By Ammiel YawsonBeginner
09 March 2026ยท3 mins read
Frontend
A mental model that will make you a better frontend developer

There was a point earlier in my journey where something clicked. A shift in how I think about building software. I don't know exactly how it happened but it opened me up to limitless possibilities. It's a mental model of seeing any software as a data pipeline.

On one hand, we take data from the users and save it in a database, mostly after some transformation. On the other hand, we take data from the database and present it to the user in one way or the other. In this way, you can think of every feature as taking data through certain steps in either direction. To the user, or from the user.

To make this concrete. You get an array of objects from an API. Each object has a category field. But the UI needs to display them grouped by category.

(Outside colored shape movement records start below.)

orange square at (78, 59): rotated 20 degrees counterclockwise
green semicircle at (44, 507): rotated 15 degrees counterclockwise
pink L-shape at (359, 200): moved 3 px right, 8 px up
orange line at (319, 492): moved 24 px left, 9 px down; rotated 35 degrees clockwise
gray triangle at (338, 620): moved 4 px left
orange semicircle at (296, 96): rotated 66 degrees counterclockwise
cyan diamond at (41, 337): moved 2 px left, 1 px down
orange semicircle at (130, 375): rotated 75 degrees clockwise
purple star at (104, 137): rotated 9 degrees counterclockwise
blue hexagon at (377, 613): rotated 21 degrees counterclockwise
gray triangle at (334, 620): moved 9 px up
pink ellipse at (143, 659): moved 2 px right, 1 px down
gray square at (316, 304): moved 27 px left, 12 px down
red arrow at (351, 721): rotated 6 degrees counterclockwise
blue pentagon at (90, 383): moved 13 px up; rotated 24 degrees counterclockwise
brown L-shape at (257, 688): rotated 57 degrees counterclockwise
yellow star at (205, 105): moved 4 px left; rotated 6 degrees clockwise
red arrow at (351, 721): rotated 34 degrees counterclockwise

That's a transformation. The data is the same, you're just reshaping it to match what the next step in the pipeline needs.

Once you start seeing features this way, you realise the real skill isn't knowing a framework or memorising syntax. It's knowing how to reshape data between steps.

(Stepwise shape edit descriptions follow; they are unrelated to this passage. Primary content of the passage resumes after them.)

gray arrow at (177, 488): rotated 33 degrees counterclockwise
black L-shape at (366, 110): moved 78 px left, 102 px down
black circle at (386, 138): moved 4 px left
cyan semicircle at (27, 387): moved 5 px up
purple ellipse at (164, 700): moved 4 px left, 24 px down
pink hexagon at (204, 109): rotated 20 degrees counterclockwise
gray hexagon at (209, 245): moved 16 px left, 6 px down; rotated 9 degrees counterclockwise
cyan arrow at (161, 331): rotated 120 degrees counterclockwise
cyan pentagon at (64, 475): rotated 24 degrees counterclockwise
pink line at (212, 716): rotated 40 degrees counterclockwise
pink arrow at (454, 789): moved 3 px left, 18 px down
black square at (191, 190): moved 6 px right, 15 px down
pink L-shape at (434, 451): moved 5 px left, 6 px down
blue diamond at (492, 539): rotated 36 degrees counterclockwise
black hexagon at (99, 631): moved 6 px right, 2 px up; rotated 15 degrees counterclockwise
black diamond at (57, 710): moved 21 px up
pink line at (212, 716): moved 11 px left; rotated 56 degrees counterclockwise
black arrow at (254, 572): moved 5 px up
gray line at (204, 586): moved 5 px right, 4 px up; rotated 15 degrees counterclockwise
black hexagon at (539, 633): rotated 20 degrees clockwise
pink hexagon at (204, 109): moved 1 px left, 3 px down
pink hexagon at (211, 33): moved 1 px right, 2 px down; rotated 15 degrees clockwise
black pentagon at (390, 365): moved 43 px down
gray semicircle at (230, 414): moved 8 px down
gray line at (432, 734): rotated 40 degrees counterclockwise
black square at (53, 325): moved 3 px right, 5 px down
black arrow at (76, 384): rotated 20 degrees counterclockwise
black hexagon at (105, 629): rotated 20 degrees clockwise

Why data transformation matters

In software development, some data structures are better suited for certain operations than others. You hear of loops and you think of arrays. Lookups and you think of maps (or objects in JavaScript). So the ability to convert data from one structure to the one best suited for the task at hand is GOLD. Without this skill, you are limited in what you can do with data.

How to build this skill

The honest answer is data structures and algorithms. It's not an easy thing to learn. But just like learning anything else in this field, you have to get your hands dirty.

Sites like HackerRank and LeetCode give you problems to solve. If you fail to solve one, look at other people's solutions. Copy the question to any AI chat and have it walk you through how to solve such problems. And when to identify problems that require similar thinking.

If you learn best by watching and listening, there's no shortage of tutorials on YouTube teaching data structures and algorithms in your preferred language. If you learn best by reading, you can find series of articles or even have AI generate a document to teach you.

Whichever route you take, practice to confirm understanding. Without practicing there's no way to confirm you actually understand what you learnt. Any gaps may go unnoticed.

Repetition

Understanding data structures isn't so straightforward. It takes solving the same class of problems a number of times for that light bulb moment. So if you take nothing away from the resources you use, just try to remember how it was solved. You can try and solve a problem the same way as it was solved in the tutorial. But from memory. In the absence of understanding, fall back on memory.

With time you'll start spotting where one data structure may be better for your task at hand. And from understanding or memory, you will know how to get it in the format you want.